In this work, we introduce a plug-and-play Pathology-Aware Mixture-of-Experts module (PAMoE), which identifies and processes tissue-specific features in the MoE layer, effectively tackling heterogeneous pathology tissues. PAMoE does not require specialized model workflow design and additional priors during inference, as it learns to route appropriate patches to its corresponding expert during training and discard patches that are irrelevant to the task. We integrated PAMoE into various established WSI analysis methods and conducted experiments on the survival prediction task.

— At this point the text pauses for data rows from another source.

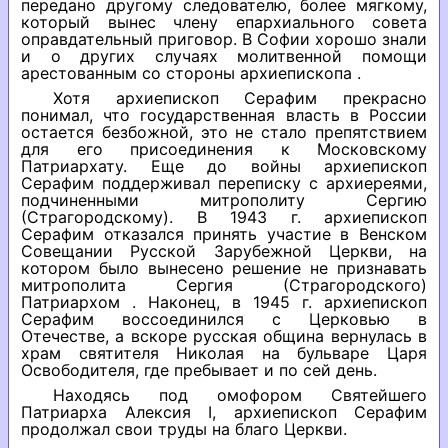
передано другому следователю, более мягкому,
который вынес члену епархиального совета
оправдательный приговор. В Софии хорошо знали
и о других случаях молитвенной помощи
арестованным со стороны архиепископа .
Хотя архиепископ Серафим прекрасно
понимал, что государственная власть в России
остается безбожной, это не стало препятствием
для его присоединения к Московскому
Патриархату. Еще до войны архиепископ
Серафим поддерживал переписку с архиереями,
подчиненными митрополиту Сергию
(Страгородскому). В 1943 г. архиепископ
Серафим отказался принять участие в Венском
Совещании Русской Зарубежной Церкви, на
котором было вынесено решение не признавать
митрополита Сергия (Страгородского)
Патриархом . Наконец, в 1945 г. архиепископ
Серафим воссоединился с Церковью в
Отечестве, а вскоре русская община вернулась в
храм святителя Николая на бульваре Царя
Освободителя, где пребывает и по сей день.
Находясь под омофором Святейшего
Патриарха Алексия I, архиепископ Серафим
продолжал свои труды на благо Церкви.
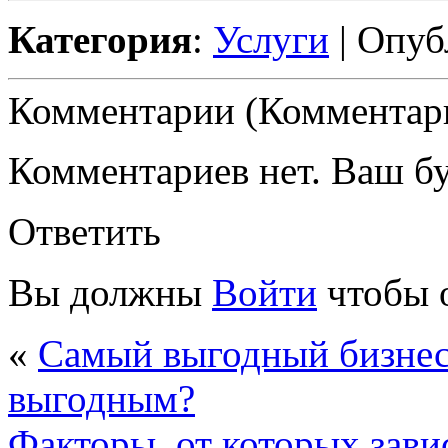
Категория
:
Услуги
| Опуб
Комментарии (Комментари
Комментариев нет. Ваш б
Ответить
Вы должны
Войти
чтобы 
«
Самый выгодный бизнес:
выгодным?
Факторы, от которых зави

The experimental results show that most transformer-based methods incorporated with PAMoE demonstrated performance improvements.

Quick Plug-and-Play

PAMoE can be directly employed to replace the MLP layers within the models. The capacity_factor parameter serves to regulate the proportion of tokens discarded by PAMoE. It is recommended that when setting capacity_factor to a relatively large value (e.g., 2), multiple PAMoE layers can be stacked (e.g., used consecutively or intermittently across multiple Transformer blocks). Conversely, when capacity_factor is set to a smaller value (e.g., 1 or below), PAMoE is advised to be used as a standalone filter. Specific application scheme should be considered in conjunction with practical scenarios.

All PAMoE implementations are located in /models/pamoe_layers. Below is a simplified sample of embedding PAMoE into TransformerEncoder and TransformerEncoderBlock.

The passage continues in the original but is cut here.